Yes. In particular, this could be useful when writing an interactive
interpreter. However, it seems like you'd want just a single "dynamic"
type, rather than a bunch of them; that way, you could mix up your
new dynamic things through "if"s without the system complaining.
> Have I explained the compile-type-stack method of compile time type checking
> and polymorphism? It's very nice, and fits in elegantly with Forth.
Maybe you have ... I'm not sure ...
> >- "iepos" (Brent Kerby)
>
> -Billy
One other thing relevant to type-checking ... I think it would be useful
if the user could assert what types of things are on the stack.
Maybe something like FORTH stack-comments:
( inputtypes -- outputtypes )
Except that the system would enforce them. But, maybe we'd want to avoid
the same syntax as ordinary comments (with parentheses), since
stack-comments would no longer really be just comments.
Ahh... one other thing... We are going to need more than just a few
primitive types, such as "int", "float", and "boolean". We'll
need whole schemes of types for programs-pushing and program-popping
programs. We might use Joy's convention and say that if
int -- float
is the type of a program that takes a int and yields a float, then
-- [int -- float]
is a program that pushes such a program. We might allow the "--" to
be omitted when there are no inputs, so that we'd say "int" instead
of "-- int". Or, we could use the approach brought up earlier
of not using "--", but instead using "-" (and maybe "+"), using
something like
-int -int +int
for the type of "+", "-", "*", "/", etc.
Oh, and one other thing... what about out-of-bounds exceptions for
arrays? It would be cool if the type system could be made strong
enough so that it could be guaranteed at compile-time that array
fetches and stores were always in-bounds. But, that sounds tricky;
I don't think I'd attempt it yet. But, it's an interesting idea
to keep in mind ...
- "iepos" (Brent Kerby)
wtanksley@bigfoot.com — 2000-05-14 00:58:57
From:
iepos@... [mailto:
iepos@...]
>> >Thus, I've been thinking about adding some type-checking. But,
>> >I've run into a brick wall. I realized that if we have branching,
>> >it is sometimes impossible to tell at compile-time what the types
>> >of things on the stack will be.
>> Not entirely correct. It's possible to require nearly
>> perfect compile-time
>> type knowledge, although it requires the programmer to take
>> a little more care in designing his programs.

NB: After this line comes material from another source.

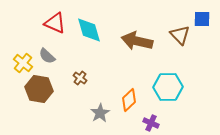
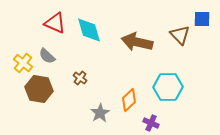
brown arrow: moved 1 px down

>Yes. That was the kind of thing I was thinking of doing... Okay,
>here's one rule the system might enforce: the two branches of an
>"if" must always have the same type, taking the same type inputs and
>giving the same type outputs. The important thing is that after
>the "if" is finished, the compiler must know what types are then on
>the stack, regardless of which branch was chosen.
That sounds reasonable.
>Okay, here's another one: when one reaches the end of a loop,
>returning back to the beginning, the same type things must be on
>the stack as when the loop was originally entered.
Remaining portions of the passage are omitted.